* [Task to complete]
Further down are entries; set down exactly and only the lines from the one with "MISSISSIPPI" up to and including the one with "South Hill and", dropping each picture.

* [Excerpted data]

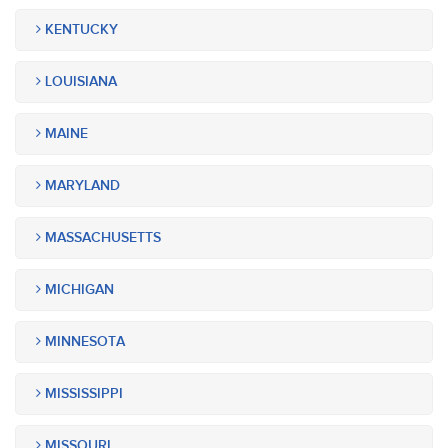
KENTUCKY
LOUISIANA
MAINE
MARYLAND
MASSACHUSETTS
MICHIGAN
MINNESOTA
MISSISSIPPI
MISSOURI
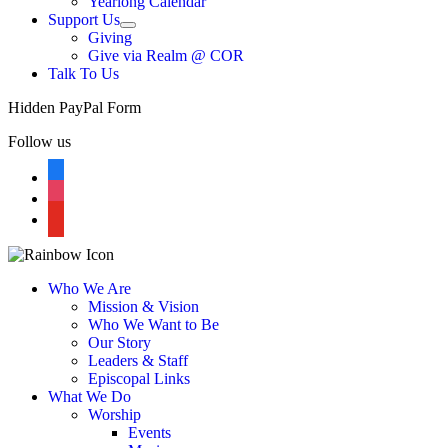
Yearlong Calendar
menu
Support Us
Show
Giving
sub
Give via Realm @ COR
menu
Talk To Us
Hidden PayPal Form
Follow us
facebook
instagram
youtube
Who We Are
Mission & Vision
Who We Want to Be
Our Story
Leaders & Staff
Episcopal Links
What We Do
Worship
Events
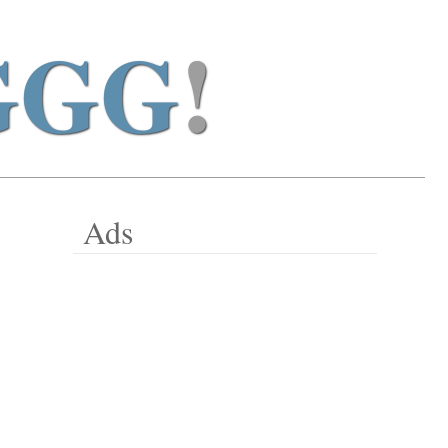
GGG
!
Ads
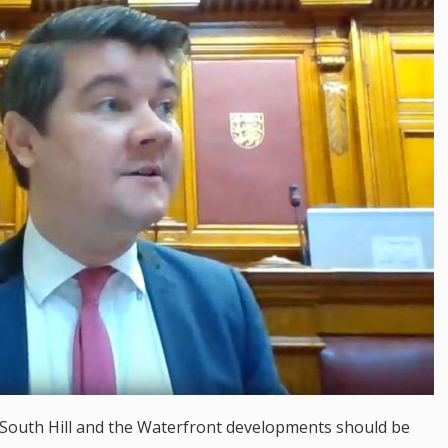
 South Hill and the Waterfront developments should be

==

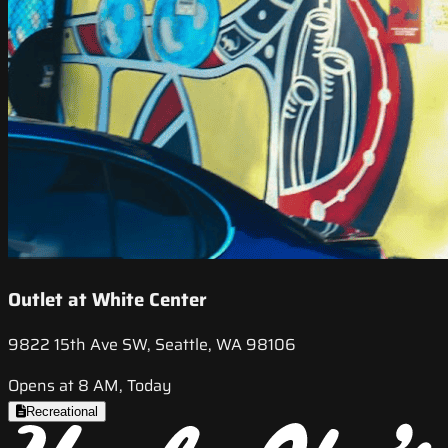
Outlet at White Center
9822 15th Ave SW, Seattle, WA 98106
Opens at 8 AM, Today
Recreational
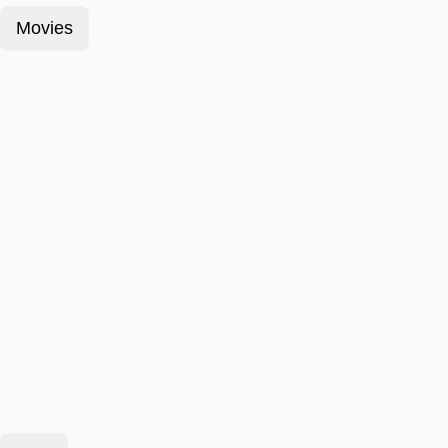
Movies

* [Response]
MISSISSIPPI
MISSOURI
Yearlong Calendar
menu
Support Us
Show
Giving
sub
Give via Realm @ COR
menu
Talk To Us
Hidden PayPal Form
Follow us
facebook
instagram
youtube
Who We Are
Mission & Vision
Who We Want to Be
Our Story
Leaders & Staff
Episcopal Links
What We Do
Worship
Events
GGG
!
Ads
 South Hill and the Waterfront developments should be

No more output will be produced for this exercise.